Seems to me that the most interesting part of this story is:
Most of the cancellations are due to a backlog of staff leave which has seen large numbers of the airline's staff book holidays towards the end of the year.
The airline is changing its holiday year, which currently runs from April to March, to run from January to December instead.
That looks self-inflicted, and entirely predictable. Would anyone care to guess what advantage was intended from changing the holiday year?
I'll have a stab.
Control of commercial pilots' flying hours changed in February 2016 from the
UK▸ Civil Aviation Authority (
CAA» ) to the European Aviation Safety Agency (
EASA» ) to prepare us for Brexit. The EASA rules, like those of the CAA that preceded them, are extremely complex, and impose limitations on total hours of Flight Duty Periods (FDP) at multiple levels covering different periods of time. So there are limits per day, per week, per 28 days etc. Notably;
The total flight time of the sectors on which an individual crew member is assigned as an operating crew member
shall not exceed:
(1) 100 hours of flight time in any 28 consecutive days;
(2) 900 hours of flight time in any calendar year; and
(3) 1 000 hours of flight time in any 12 consecutive calendar months.
If there are limits to a calendar year (which seems a little arbitrary) and a 12-month period, it may be administratively easier to align the leave year to the calendar year. The operator will at least know that he can assume 900 hours per pilot between New Years Day and New Years Eve, and only have to check that they do not exceed the 1000 hours in 12 consecutive months.
I still smell a rat, though. In the days before low-cost airlines arrived, with their cost-cutting working practices, big airlines made sure of flexibility by employing lots of pilots. At one time,
BA» were reported to be struggling to make sure that their pilots were flying the minimum number of hours to keep their licences current - the exact opposite problem. The low-cost model aims to trim the fat from that by getting the maximum 900 hours per year from every member of flight crew. I was told by a former Ryanair pilot, who allowed me the unalloyed pleasure of the jump seat in the cockpit on a flight back from Spain (before 9/11) that Ryanair would aim to get the 900 hours out of a pilot in the minimum time possible - 9 months - then leave it up to them to find a way to stay current in the three months before they could fly again. You cannot even fly passengers as a private pilot in a light aircraft unless you have completed at least three take-offs and landings as "sole manipulator of the controls" in the preceding 90 days. At that time, there was a ready supply of suitably qualified pilots from other airlines and diminishing air forces, but not any more. Not looking after your aircrew, who have an extremely portable skill, means that they will walk away if they get a better offer.

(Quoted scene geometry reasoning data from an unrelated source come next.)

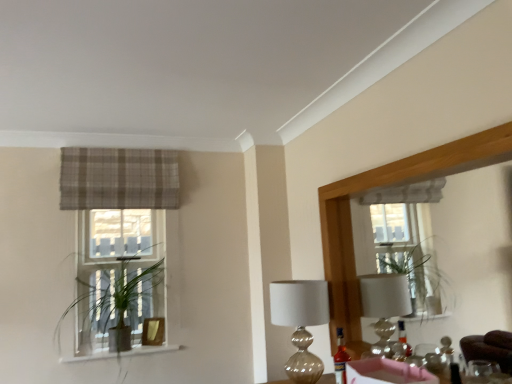 Question: From the image's perspective, is metallic glass table lamp at center positioned above or below plaid fabric curtain at upper left?

Choices:
 (A) below
 (B) above

Answer: (A)

Question: Considering the positions of metallic glass table lamp at center and plaid fabric curtain at upper left in the image, is metallic glass table lamp at center wider or thinner than plaid fabric curtain at upper left?

Choices:
 (A) wide
 (B) thin

Answer: (A)

Question: Which object is positioned farthest from the green leafy plant at left?

Choices:
 (A) plaid fabric curtain at upper left
 (B) matte wood window sill at lower left
 (C) translucent glass bottle at center
 (D) metallic glass table lamp at center
 (E) wooden mirror at upper right

Answer: (C)

Question: Estimate the real-world distances between objects in this image. Which object is closer to the metallic glass table lamp at center?

Choices:
 (A) green leafy plant at left
 (B) matte wood window sill at lower left
 (C) translucent glass bottle at center
 (D) plaid fabric curtain at upper left
 (E) wooden mirror at upper right

Answer: (C) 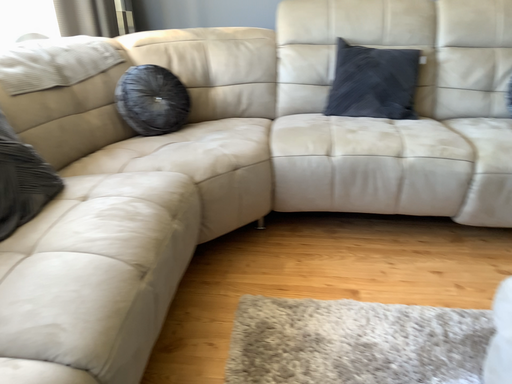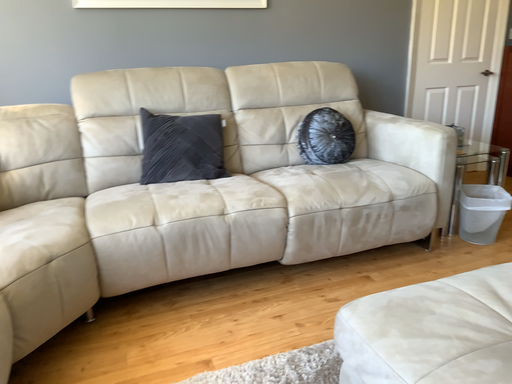 Question: Which way did the camera rotate in the video?

Choices:
 (A) rotated right
 (B) rotated left

Answer: (A) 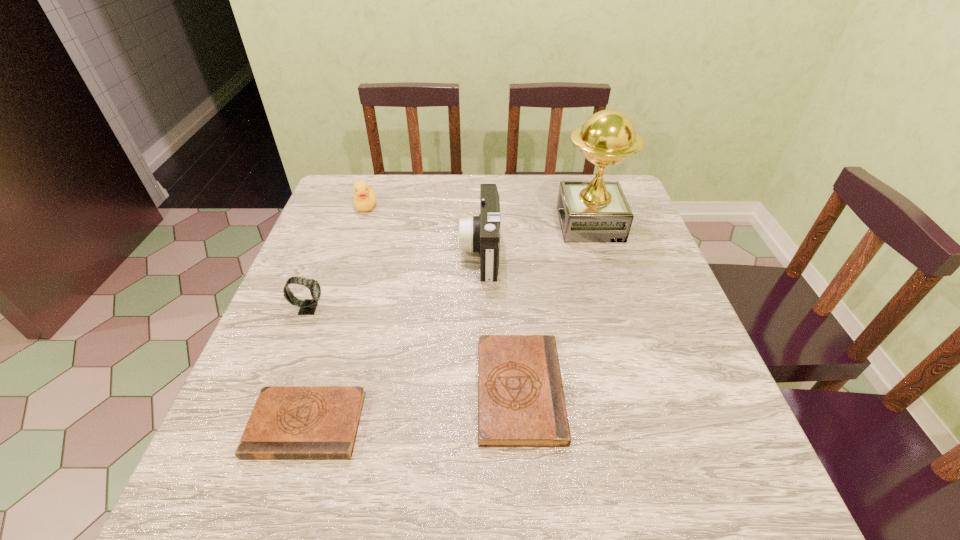 Image resolution: width=960 pixels, height=540 pixels. I want to click on unoccupied position between the rightmost object and the shortest object, so click(448, 324).

Identify the location of vacant area that lies between the second tallest object and the duckling. The height and width of the screenshot is (540, 960). (423, 229).

Identify which object is the fifth nearest to the left diary. Please provide its 2D coordinates. Your answer should be formatted as a tuple, i.e. [(x, y)], where the tuple contains the x and y coordinates of a point satisfying the conditions above.

[(597, 211)]

Locate which object is the second closest to the taller diary. Please provide its 2D coordinates. Your answer should be formatted as a tuple, i.e. [(x, y)], where the tuple contains the x and y coordinates of a point satisfying the conditions above.

[(287, 422)]

Identify the location of free point that satisfies the following two spatial constraints: 1. on the lens of the fifth shortest object; 2. on the spine side of the shorter diary. The image size is (960, 540). (481, 424).

Locate an element on the screen. This screenshot has width=960, height=540. free space that satisfies the following two spatial constraints: 1. on the front-facing side of the award; 2. on the spine side of the shorter diary is located at coordinates (651, 424).

Identify the location of free space that satisfies the following two spatial constraints: 1. on the lens of the camcorder; 2. on the spine side of the shortest object. (481, 424).

This screenshot has width=960, height=540. Identify the location of free space that satisfies the following two spatial constraints: 1. on the spine side of the taller diary; 2. on the spine side of the left diary. (522, 424). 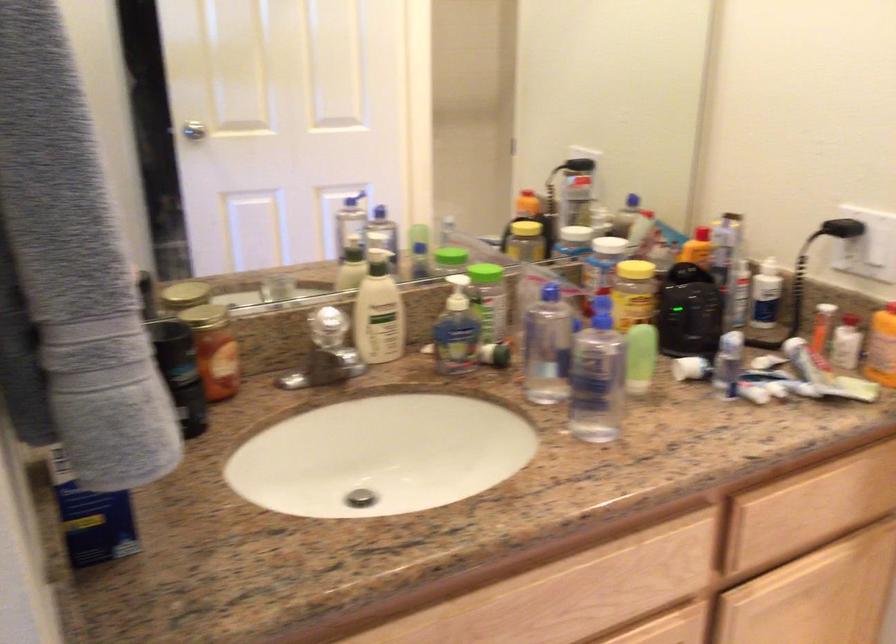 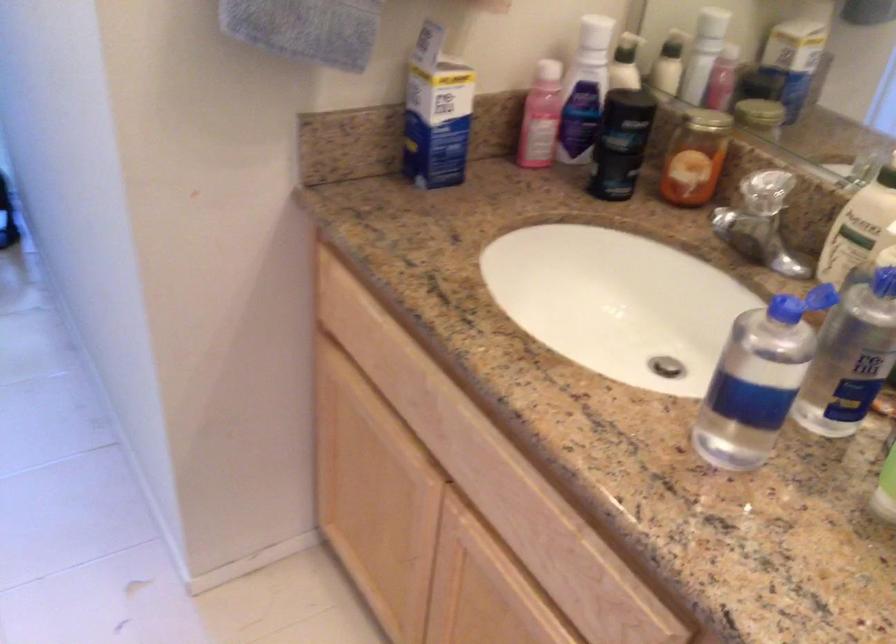 How did the camera likely rotate?

The camera rotated toward left-down.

Norwegian are expanding rapidly as a low-cost long-haul operator, as are Wow, Icelandair, and others, taking advantage of the open skies policy, and flying
pax▸ via hubs - such as Dublin. They need pilots for both short-haul aircraft (such as A320, Boeing 737) and long haul (A330, B767 etc), and if they offer decent conditions will draw pilots easily. It is no great surprise then that, if crew feel as under-valued as reported in some places, that 140 pilots packed their headsets and walked. 140 pilots equates to a 7,000 hours per month (at two crew per flight) hole in Ryanair's schedule, or 1,400 return flights from Bristol to Spain, for example. With the secondary aim of low cost airlines being maximum occupancy, that hole is substantial, even if it is only 2% of services.
It also remains to be seen how the company will plug the gap. Overtime by pilots is not an option, leaving either recruiting new staff from a shrinking pool, or quietly leaving the cancelled services out of the schedules forever. Mr O'Leary also will have much more to do to restore what was growing customer confidence in his brand. Who remembers the bonfire of the hidden fees, and his statement that if he had known that being nice to passengers was so good for business, he would have started doing it sooner?